Task objective: Would you repeat each line below exactly, without the pictures?

Given material:
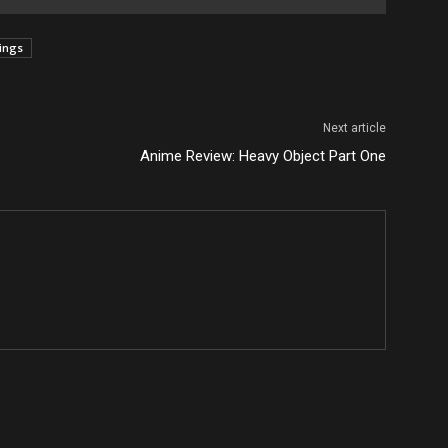
tings
Next article
Anime Review: Heavy Object Part One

Response area:
tings
Next article
Anime Review: Heavy Object Part One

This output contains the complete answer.